*How to complete this task*. Take the listing below and output it exactly, with no images.
○ ○ ○ ○
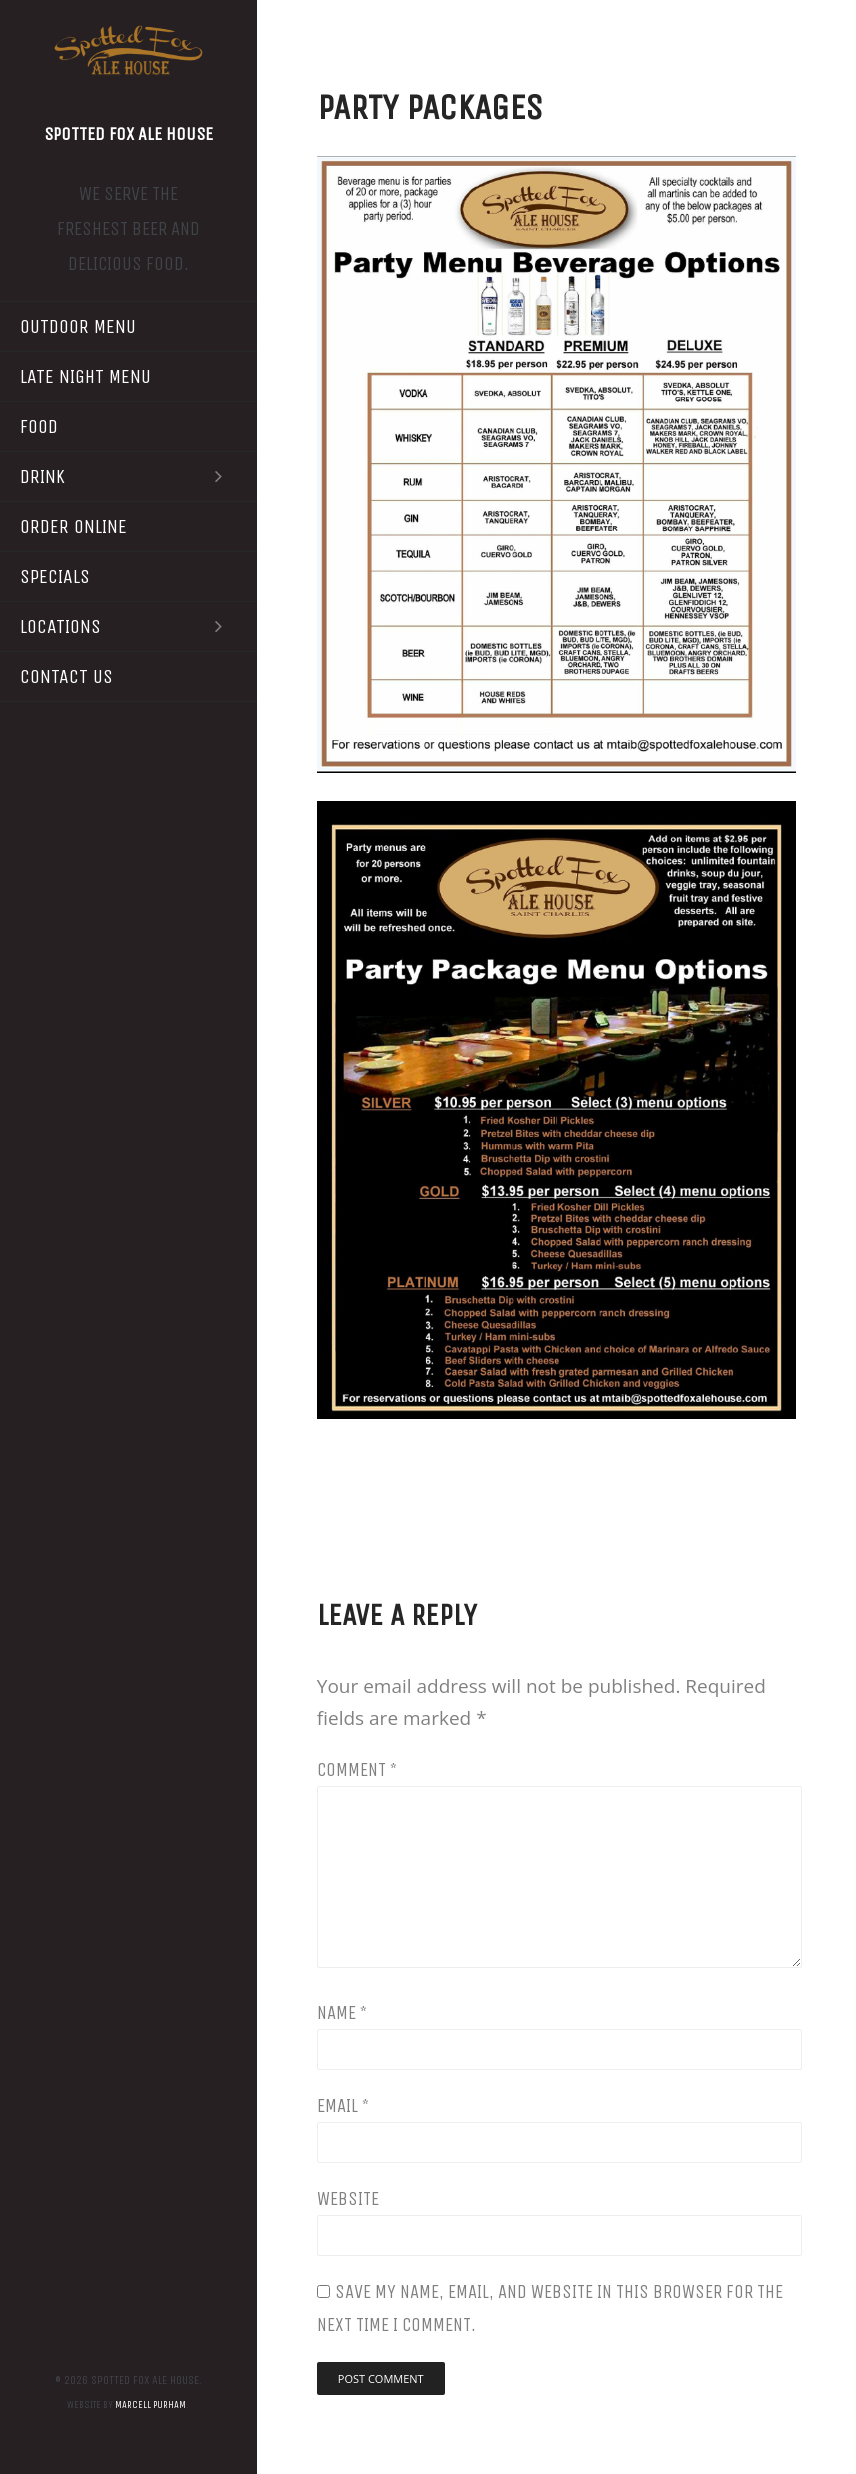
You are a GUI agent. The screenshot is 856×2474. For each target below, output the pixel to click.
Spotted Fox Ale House (128, 134)
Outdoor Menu (78, 326)
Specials (55, 576)
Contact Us (66, 676)
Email (343, 2106)
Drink (128, 476)
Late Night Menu (85, 376)
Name (342, 2013)
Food (39, 426)
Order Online (73, 526)
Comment (357, 1770)
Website (348, 2199)
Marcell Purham (150, 2405)
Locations (128, 626)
○ ○ ○ ○
*Exercise solution*.
You are a GUI agent. The screenshot is 856×2474. For each target below, output the pixel to click.
Spotted Fox Ale House (128, 134)
Outdoor Menu (78, 326)
Specials (55, 576)
Contact Us (66, 676)
Email (343, 2106)
Drink (128, 476)
Late Night Menu (85, 376)
Name (342, 2013)
Food (39, 426)
Order Online (73, 526)
Comment (357, 1770)
Website (348, 2199)
Marcell Purham (150, 2405)
Locations (128, 626)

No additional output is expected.